UoB-HPC / SimEng

The University of Bristol HPC Simulation Engine
https://uob-hpc.github.io/SimEng
Apache License 2.0
93 stars 20 forks source link

Regression Test issue when building SimEng : Unit_test SegFault #405

Open elfmath opened 8 months ago

elfmath commented 8 months ago

Goals

As a end-user of SimEng, I wish to build SimEng and pass regression tests before installing it. So that I can trust my installation

Issue

"unit_tests" have a "SEGMENTATION FAULT" when executed.

From shell when running :

cmake --build $SIMENG_BUILD_DIR --target test 
    Start 1: unit_tests                                                                                                                                                                   │
1/4 Test #1: unit_tests .......................***Exception: SegFault  0.68 sec     

When looking in the LastTest.log we have this :

[ RUN      ] PipelineFetchUnitTests/PipelineFetchUnitTest.invalidMinBytesreadsDontComplete/0

GMOCK WARNING:
Uninteresting mock function call - returning default value.
    Function call: getMaxInstructionSize()
          Returns: '\0'
NOTE: You can safely ignore the above warning unless this call should not happen.  Do not suppress it by blindly adding an EXPECT_CALL() if you don't mean to enforce the call.  See https://github.com/google/googletest/blob/master/docs/gmock_cook_book.md#knowing-when-to-expect for details.

GMOCK WARNING:
Uninteresting mock function call - returning default value.
    Function call: getMaxInstructionSize()
          Returns: '\0'
NOTE: You can safely ignore the above warning unless this call should not happen.  Do not suppress it by blindly adding an EXPECT_CALL() if you don't mean to enforce the call.  See https://github.com/google/googletest/blob/master/docs/gmock_cook_book.md#knowing-when-to-expect for details.

GMOCK WARNING:
Uninteresting mock function call - returning directly.
    Function call: clearCompletedReads()
NOTE: You can safely ignore the above warning unless this call should not happen.  Do not suppress it by blindly adding an EXPECT_CALL() if you don't mean to enforce the call.  See https://github.com/google/googletest/blob/master/docs/gmock_cook_book.md#knowing-when-to-expect for details.
<end of output>
Test time =   0.68 sec

Investigation Leads

Seg fault occurs in the test at "invalidMinBytesreadsDontComplete"

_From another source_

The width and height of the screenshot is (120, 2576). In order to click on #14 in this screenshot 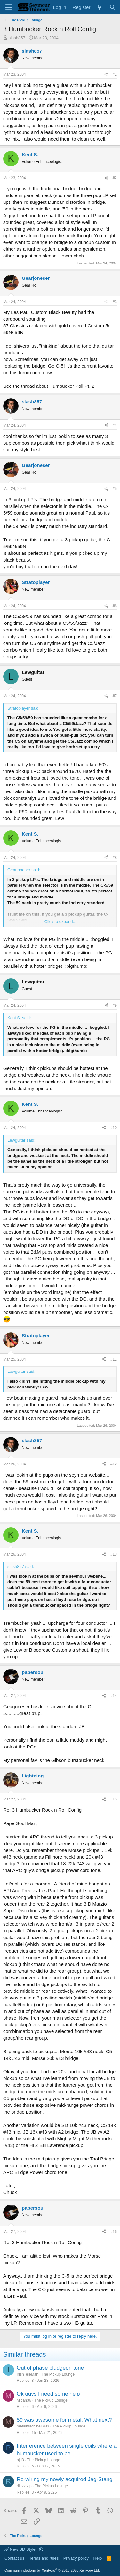, I will do `click(113, 1695)`.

lib/SimEng/test/unit/pipeline/FetchUnitTest.cc:673

No information on the Seg fault in the trace but if we remove that test, all unit-tests pass.

Reproduction

Try to build SimEng with :

elfmath commented 8 months ago

I dived into a little bit and found the cause of the segfault. From backtrace of gdb the segfault is coming from FetchUnit::tick() at line 209.

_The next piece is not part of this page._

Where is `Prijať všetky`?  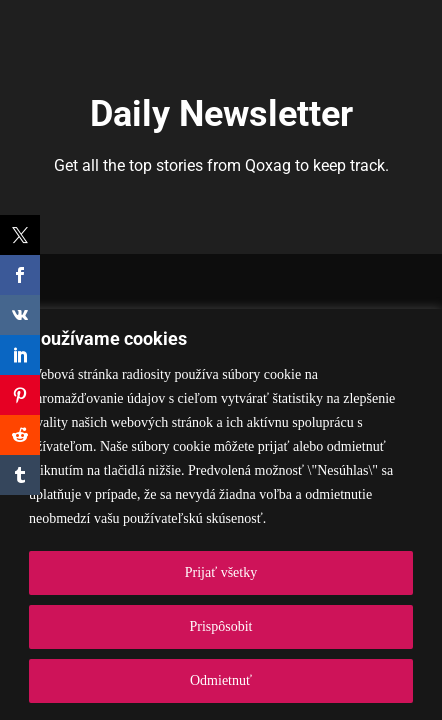
Prijať všetky is located at coordinates (221, 572).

#0  0x00007ffff6ed9ca0 in __memmove_ssse3_back () from /usr/lib64/libc.so.6
#1  0x00007ffff7b6bc29 in simeng::pipeline::FetchUnit::tick (this=0x917928)
    at $HOME/SimEng/src/lib/pipeline/FetchUnit.cc:209
#2  0x0000000000649af3 in simeng::pipeline::PipelineFetchUnitTest_invalidMinBytesreadsDontComplete_Test::TestBody (this=0x917270)
    at $HOME/SimEng/test/unit/pipeline/FetchUnitTest.cc:738
[...]

In fact at line 209 we execute this instruction : std::memmove(fetchBuffer_, buffer + bufferOffset, bufferedBytes_); So we want to move memory from address pointed by buffer to memory pointed by fetchBuffer_. But what is the address inside of buffer ?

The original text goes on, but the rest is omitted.